Bishop Lam, who died on July 28, 2009, was the first Chinese bishop in the history of the 433-year-old diocese, which had hitherto been led by Portuguese bishops. He took part in the drafting of the Macau Basic Law, the territory’s mini-constitution that took effect on December 20, 1999.

After reversion, more exchanges with mainland Catholics were made possible, as “the diocese maintains cordial relations with local government and with the Chinese authorities,” said 63-year-old Bishop Lai, a native of Macau. “Dialogue could involve sharing with mainlanders Catholic spiritual values. Religious people are working for peace and harmony,” he said.

In 2007, Bishop Lai and other Chinese bishops from Hong Kong and Taiwan were appointed to the Vatican’s China Commission, months after the summit on the China Church was held in the Vatican in January of that year. “It’s good to have Chinese bishops from these places to offer advice to the Holy Father and the Vatican officials,” he noted.
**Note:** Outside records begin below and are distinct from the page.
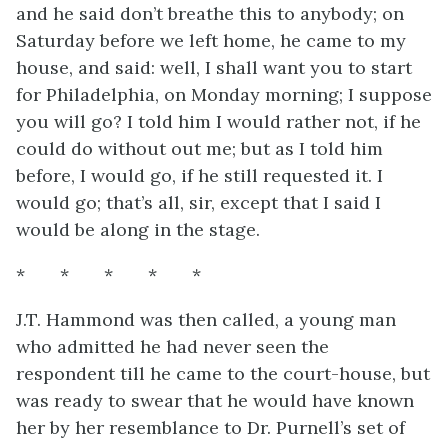
and he said don’t breathe this to anybody; on
Saturday before we left home, he came to my
house, and said: well, I shall want you to start
for Philadelphia, on Monday morning; I suppose
you will go? I told him I would rather not, if he
could do without
out me; but as I told him
before, I would go, if he still requested it. I
would go; that’s all, sir, except that I said I
would be along in the stage.
* * * * *
J.T. Hammond was then called, a young man
who admitted he had never seen the
respondent till he came to the court-house, but
was ready to swear that he would have known
her by her resemblance to Dr. Purnell’s set of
Speaking on Macau’s role in the China-Vatican relations, he said that since China and the Holy See have set up communication channels in Rome, “there is no need to pass through Macau.”

His most recent trip to mainland China took place on October 1 in Beijing for the celebration of the 60th anniversary of the founding of the People’s Republic of China, where he met with officials of the State Administration of Religious Affairs. He did not request to meet Beijing Catholics because of a tight schedule and traffic restrictions in the capital.

Thrice, in 2007, 2008 and 2009, the Macau diocese organized exchange programs for priests from Hebei and other provinces.

After 1999, the diocese maintained pastoral contacts with the Bishops’ Conference of Portugal because of the presence in Macau the "Macanese”, people of mixed Chinese-Portuguese origin, and her Portuguese-speaking Catholics.

Noting that the UNESCO World Heritage List includes some Macau churches, Bishop Lai said, “The Church in Macau will help introduce Portuguese cultures. As monuments, the churches are unique manifestation of Catholic culture” and the “local Church can serve as a bridge between Chinese and western cultures”.

Seminarians in Macau are encouraged to study Portuguese, he said, partly because most Church documents in the diocesan archives were written in Portuguese, which is still one of the two official languages of Macau.

In 2003, Beijing designated Macau as the “Service Platform for the Economic Co-operation between China and Portuguese-speaking Countries”, namely Angola, Brazil, Cape Verde, Guinea-Bissau, Mozambique, Portugal and East Timor.

“More links with Portuguese-speaking Churches are envisaged,” the bishop said.

As part of its outreach, the diocese hosted a meeting of Portuguese-speaking bishops from the aforementioned countries in 2008 that featured a visit to churches in Zhongshan and Shiqi, both in Jiangmen diocese, where they met some local priests and nuns.